The secondary visa applicants had to satisfy cl.485.321 of schedule 2 to the Regulations, which was in the following terms:
485.321 The applicant continues to be a member of the family unit of a person who, having satisfied the primary criteria, is the holder of a Subclass 485 visa.
Background Facts
The facts of the application appear from the material contained in the bundle of relevant documents filed by the first respondent. The facts are conveniently summarised in the written submissions filed by the first respondent. The applicants’ Counsel did not suggest that the summary was inaccurate. The recitation of facts that follows is taken, largely, from that summary and the materials in the bundle of relevant documents.
The first applicant is a citizen of India. On 15 December, 2009 she lodged with the Department of Immigration and Citizenship an application for a subclass 485 visa. In that application, she included her husband and, after his birth, her son. They are the second and third applicants to this application respectively.
In support of her application, she submitted to the Department a positive skills assessment from Trades Recognition Australia, dated 21 July, 2009 for her nominated occupation of “hairdresser”. She had applied to the TRA for the skills assessment on 7 July, 2009. In her application for the skills assessment the first applicant indicated that she had been awarded an “Australian Qualification (AQF111)” and had “completed the necessary period of directly related employment”, being 900 hours of employment.
Accompanying her application to TRA was a letter dated 20 June, 2009 from the manager of a hairdressing salon, Highlights Hair and Makeup Salon. The applicant said that she had been employed by that salon from April, 2008 to July, 2009. The letter from the manager of the salon, Mr Ching Mercado, relevantly provided:
This is to certify that Dipal Trivedi has been working with Highlights Hair and Makeup from April 2008 til date. Dipal has been working as a hairdresser on average about 20 hours a week on a part time basis. She has completed more than 900 hours of work experience.
Dipal works independently, performing a full range of hairdressing services on a variety of clients in an operating hairdressing salon situation within accepted time restraints.

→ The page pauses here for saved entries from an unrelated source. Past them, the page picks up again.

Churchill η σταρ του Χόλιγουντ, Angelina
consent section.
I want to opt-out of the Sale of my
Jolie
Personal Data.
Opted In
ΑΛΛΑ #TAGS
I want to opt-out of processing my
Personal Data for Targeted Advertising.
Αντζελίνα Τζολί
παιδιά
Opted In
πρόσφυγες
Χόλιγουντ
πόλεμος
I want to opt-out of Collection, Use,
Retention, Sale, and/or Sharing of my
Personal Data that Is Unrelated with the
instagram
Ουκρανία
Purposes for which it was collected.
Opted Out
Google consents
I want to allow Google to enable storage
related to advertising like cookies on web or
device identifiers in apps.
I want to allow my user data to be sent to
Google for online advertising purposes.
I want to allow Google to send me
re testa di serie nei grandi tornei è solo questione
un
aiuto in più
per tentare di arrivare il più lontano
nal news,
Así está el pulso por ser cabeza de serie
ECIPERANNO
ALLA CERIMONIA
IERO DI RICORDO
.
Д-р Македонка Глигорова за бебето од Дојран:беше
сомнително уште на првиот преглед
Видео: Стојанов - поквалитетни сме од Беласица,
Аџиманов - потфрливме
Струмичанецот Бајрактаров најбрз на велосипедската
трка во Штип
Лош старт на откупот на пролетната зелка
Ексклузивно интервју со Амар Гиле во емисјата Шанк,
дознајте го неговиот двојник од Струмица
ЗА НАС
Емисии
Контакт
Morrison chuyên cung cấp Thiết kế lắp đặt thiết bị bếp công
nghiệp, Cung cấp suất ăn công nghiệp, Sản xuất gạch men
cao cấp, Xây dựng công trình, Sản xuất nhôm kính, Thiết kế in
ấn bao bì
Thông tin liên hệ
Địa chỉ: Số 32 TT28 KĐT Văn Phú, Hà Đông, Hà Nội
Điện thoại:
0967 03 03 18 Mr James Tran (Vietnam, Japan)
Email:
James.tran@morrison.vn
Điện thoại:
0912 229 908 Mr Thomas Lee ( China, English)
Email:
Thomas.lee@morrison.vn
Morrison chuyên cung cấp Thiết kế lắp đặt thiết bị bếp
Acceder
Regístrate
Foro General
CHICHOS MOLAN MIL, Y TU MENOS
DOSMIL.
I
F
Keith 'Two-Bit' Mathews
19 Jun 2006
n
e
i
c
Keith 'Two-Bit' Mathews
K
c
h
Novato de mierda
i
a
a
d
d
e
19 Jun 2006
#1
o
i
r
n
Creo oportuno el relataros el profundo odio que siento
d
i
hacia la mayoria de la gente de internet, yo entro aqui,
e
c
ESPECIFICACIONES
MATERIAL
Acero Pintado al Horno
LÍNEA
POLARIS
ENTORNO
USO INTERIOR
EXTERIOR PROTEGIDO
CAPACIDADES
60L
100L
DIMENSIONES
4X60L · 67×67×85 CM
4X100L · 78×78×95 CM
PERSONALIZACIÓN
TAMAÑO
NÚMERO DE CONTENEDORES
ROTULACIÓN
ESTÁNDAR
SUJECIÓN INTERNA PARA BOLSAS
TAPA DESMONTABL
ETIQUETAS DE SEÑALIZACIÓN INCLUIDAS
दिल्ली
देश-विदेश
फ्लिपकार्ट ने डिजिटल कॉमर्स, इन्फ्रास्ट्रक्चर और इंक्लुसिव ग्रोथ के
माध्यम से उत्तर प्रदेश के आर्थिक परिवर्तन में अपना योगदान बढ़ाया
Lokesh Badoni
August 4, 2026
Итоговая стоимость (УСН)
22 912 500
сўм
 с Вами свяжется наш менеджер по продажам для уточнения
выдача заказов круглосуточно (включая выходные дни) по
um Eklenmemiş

On 12 August, 2011 the Department wrote to the first applicant seeking her comments on information that suggested to the Department that she might not satisfy public interest criterion 4020 in schedule 4 to the Regulations. The information that concerned the Department was that on 21 and 24 March, 2011 the Department conducted an investigation into the salon that: “raised serious concerns as to whether the first applicant ever undertook work experience as a hairdresser there.” The Department noted the fact that her employer: “was unable to identify her as a past employee.”
On 16 August, 2011 the first applicant sent to the Department a copy of a letter from Mr Mercado dated 15 August, 2011 in which he said that the first applicant worked: “as a volunteer hairdresser on average about 20 hours a week on a part-time basis” and that she had “completed more than 900 hours of work experience as a volunteer.” Mr Mercado also said that he had not been able to identify her as a “past volunteer” due to a misunderstanding of the questions that were asked of him by the investigating officials.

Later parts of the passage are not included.